I glance at Wyatt. He raises an eyebrow. Is this for my benefit? They know we’re listening.

“Getting his body back across the border, into his own house, into his own bed—that took some effort,” Vicente continues. “But no one was ever able to find evidence of foul play. Just a dead pervert whose habits got swept under the rug because he had photos of important people who didn’t want the truth to see the light of day.” A cold smile. “They’re like a fungus, men like him. You have to burn the whole house down to kill the spores.”

“You did this alone?” Nina asks.

“Arturo and I weren’t speaking then.
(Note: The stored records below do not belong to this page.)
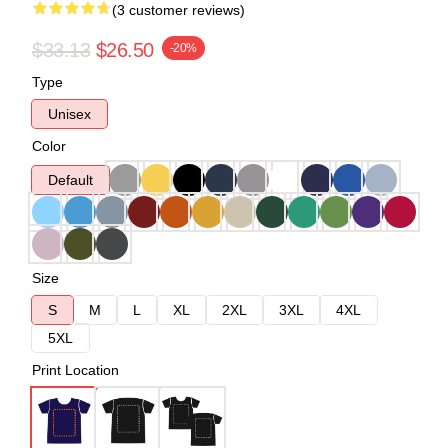
(3 customer reviews)
$33.13
$26.50
-20%
Type
Unisex
Color
Default
Size
S
M
L
XL
2XL
3XL
4XL
5XL
Print Location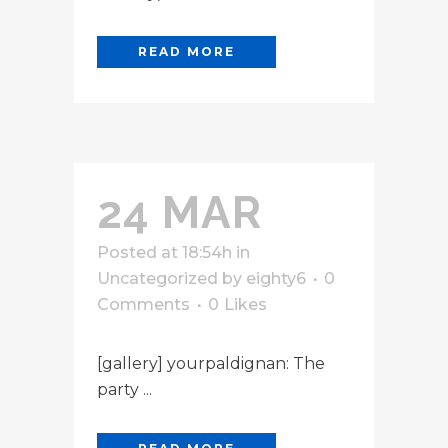
READ MORE
24 MAR
Posted at 18:54h
in
Uncategorized
by
eighty6
0
Comments
0
Likes
[gallery] yourpaldignan: The
party ...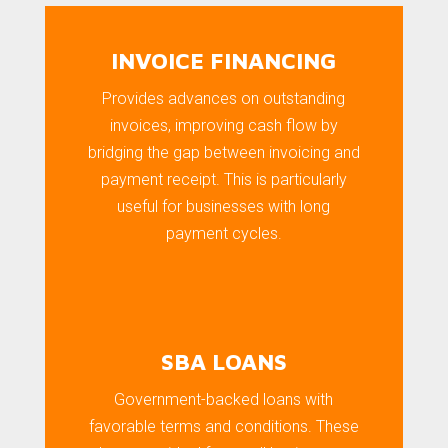
INVOICE FINANCING
Provides advances on outstanding
invoices, improving cash flow by
bridging the gap between invoicing and
payment receipt. This is particularly
useful for businesses with long
payment cycles.
SBA LOANS
Government-backed loans with
favorable terms and conditions. These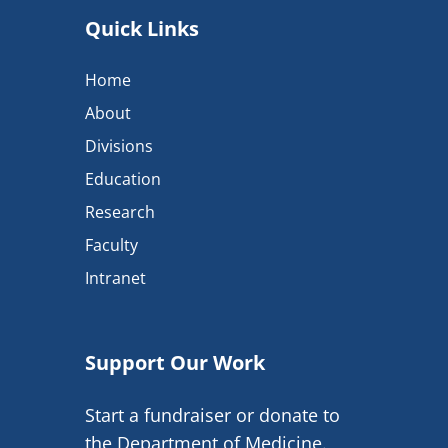
Quick Links
Home
About
Divisions
Education
Research
Faculty
Intranet
Support Our Work
Start a fundraiser or donate to
the Department of Medicine.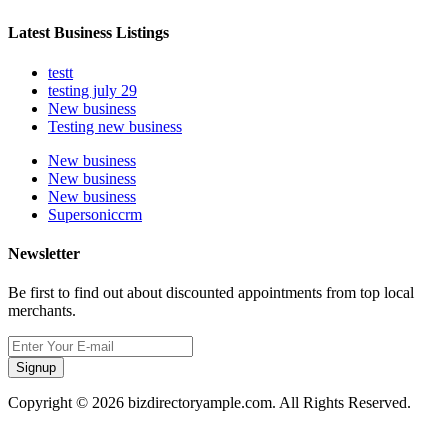
Latest Business Listings
testt
testing july 29
New business
Testing new business
New business
New business
New business
Supersoniccrm
Newsletter
Be first to find out about discounted appointments from top local
merchants.
Signup
Copyright © 2026 bizdirectoryample.com. All Rights Reserved.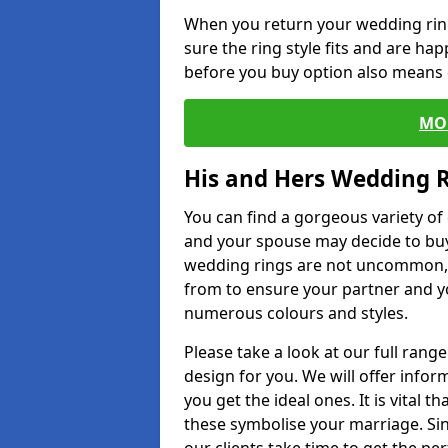
When you return your wedding ring
sure the ring style fits and are ha
before you buy option also means de
MO
His and Hers Wedding 
You can find a gorgeous variety o
and your spouse may decide to buy
wedding rings are not uncommon, a
from to ensure your partner and yo
numerous colours and styles.
Please take a look at our full rang
design for you. We will offer info
you get the ideal ones. It is vital 
these symbolise your marriage. Sin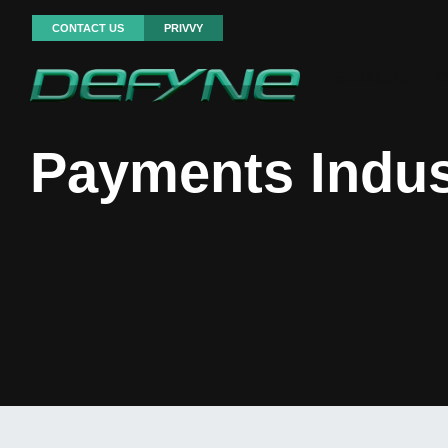
CONTACT US
PRIVVY
Solutions
D
Payments Indus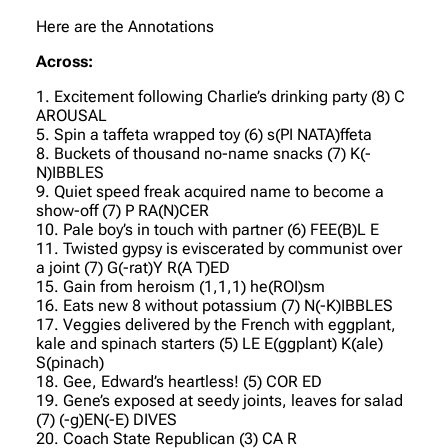
Here are the Annotations
Across:
1. Excitement following Charlie’s drinking party (8) C
AROUSAL
5. Spin a taffeta wrapped toy (6) s(PI NATA)ffeta
8. Buckets of thousand no-name snacks (7) K(-
N)IBBLES
9. Quiet speed freak acquired name to become a
show-off (7) P RA(N)CER
10. Pale boy’s in touch with partner (6) FEE(B)L E
11. Twisted gypsy is eviscerated by communist over
a joint (7) G(-rat)Y R(A T)ED
15. Gain from heroism (1,1,1) he(ROI)sm
16. Eats new 8 without potassium (7) N(-K)IBBLES
17. Veggies delivered by the French with eggplant,
kale and spinach starters (5) LE E(ggplant) K(ale)
S(pinach)
18. Gee, Edward’s heartless! (5) COR ED
19. Gene’s exposed at seedy joints, leaves for salad
(7) (-g)EN(-E) DIVES
20. Coach State Republican (3) CA R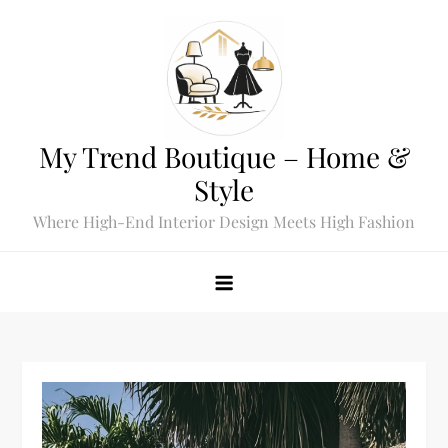
Skip
to
content
My Trend Boutique – Home &
Style
Where High-End Interior Design Meets High Fashion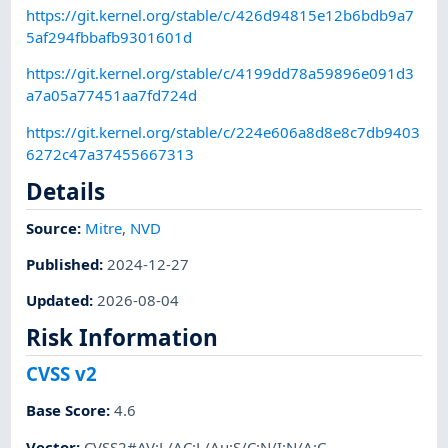
https://git.kernel.org/stable/c/426d94815e12b6bdb9a7
5af294fbbafb9301601d
https://git.kernel.org/stable/c/4199dd78a59896e091d3
a7a05a77451aa7fd724d
https://git.kernel.org/stable/c/224e606a8d8e8c7db9403
6272c47a37455667313
Details
Source:
Mitre
,
NVD
Published
:
2024-12-27
Updated
:
2026-08-04
Risk Information
CVSS v2
Base Score
:
4.6
Vector
:
CVSS2#AV:L/AC:L/Au:S/C:N/I:N/A:C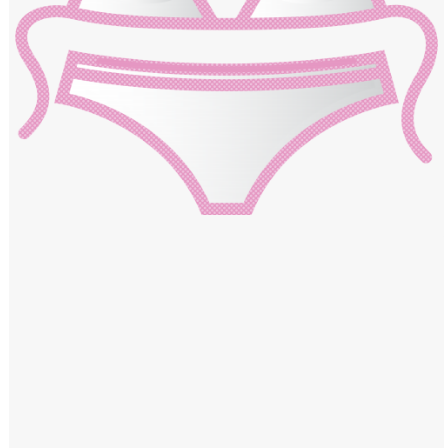
Windows PNG
Winnie the Pooh PNG
World Landmarks
PNG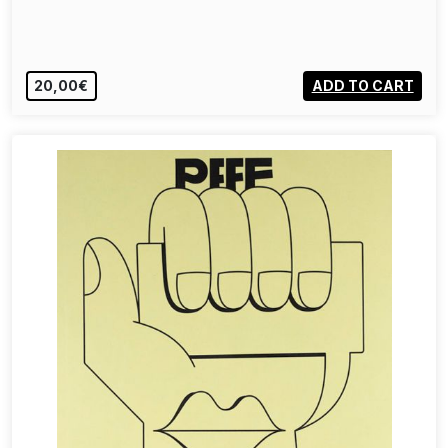
20,00€
ADD TO CART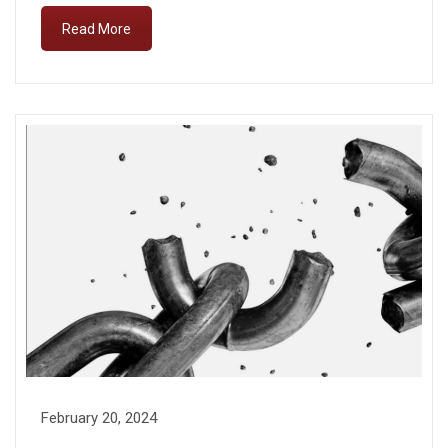
Read More
February 20, 2024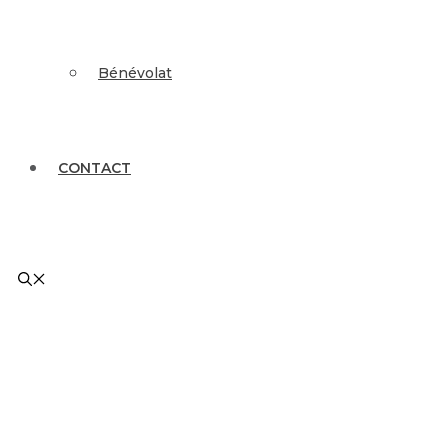
Bénévolat
CONTACT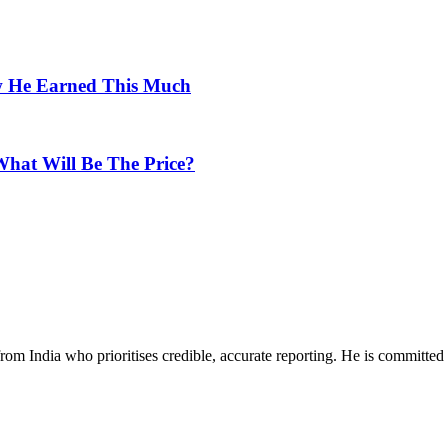
w He Earned This Much
hat Will Be The Price?
rom India who prioritises credible, accurate reporting. He is committed 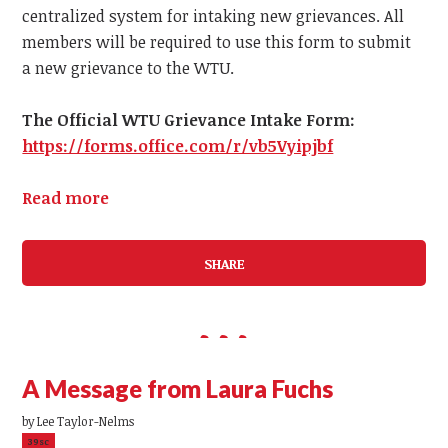
centralized system for intaking new grievances.
All
members
will be required to use this form to submit
a
new
grievance to the WTU.
The Official WTU Grievance Intake Form:
https://forms.office.com/r/vb5Vyipjbf
Read more
SHARE
A Message from Laura Fuchs
by
Lee Taylor-Nelms
39sc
This was... 2003, maybe 2004. We’d been estranged for years.” Vicente’s eyes cut to Arturo. “Though I suspect I wasn’t the only one clearing out rot during that time.”

Arturo’s jaw tightens. “No. You weren’t.”

Another long look passes between them. Old knowledge, never discussed.

“A young man came to me,” Arturo says after a moment. “His father owned a shipping empire. Used those routes to move women. Kept them in a facility he called ‘The Kennel.’“ His voice goes cold. “He took his son there as a boy. To make a man of him, he said.”

Vicente’s expression doesn’t change, but I see his hand curl into a fist.

“The son learned the business. Saw what his father was really doing. And he decided it had to end.” Arturo pauses. “The fire was ruled accidental. Faulty wiring in the poorly constructed building. All the women escaped. He did not.”

Vicente nods slowly. “Stavros?”

“Yes.”

“Purcell?” Arturo asks.

A single nod from Vicente.

I only recognize the one name, but the way they’re looking at each other—two men comparing notes on a shared vocation they’d never acknowledged—makes my skin crawl. And yet. The men they eliminated were men who hurt children. Men who used their money to buy immunity.

On screen, Nina’s posture shifts almost imperceptibly. “You’re telling me this openly. Why?”

“Because you asked about patterns. About the world we come from.” Vicente spreads his hands. “I’m a murderer, Dr. Palmer. I’ve never pretended otherwise. But I never harmed innocents. That was my line. The one thing I held onto when everything else went dark.”

“Everyone has their justifications.”

“Yes. And mine don’t excuse anything. I know that.” He pauses. “My one true regret—beyond the obvious—was trusting Gustavo. He was one of Alejandro’s rescues, actually, after us. We brought him into our operation, gave him a place, treated him like family. And he betrayed us.”

Arturo’s hand moves to Vicente’s knee. Steadying.

“The people we save don’t always stay saved,” Vicente says quietly. “That’s not a reason to stop. But it’s a lesson I learned too late.”

I file it away with everything else I don’t know how to reconcile. Monsters who rescue children. Killers who draw moral lines. Men who survived horrors and built empires and still couldn’t escape the patterns carved into them as boys.

The world doesn’t sort as cleanly as I want it to. Maybe it’s not supposed to.

Nina lets the silence hold for a moment before shifting direction. “I’d like to talk about the thirty years. The time you spent apart.”

Arturo’s hand is still on Vicente’s knee. Neither of them moves to break the contact.

“What would you like to know?” Vicente asks.

“I’m more interested in what Arturo has to say.” Nina’s focus shifts. “You’ve been quieter in our sessions. More guarded. I’d like to understand why.”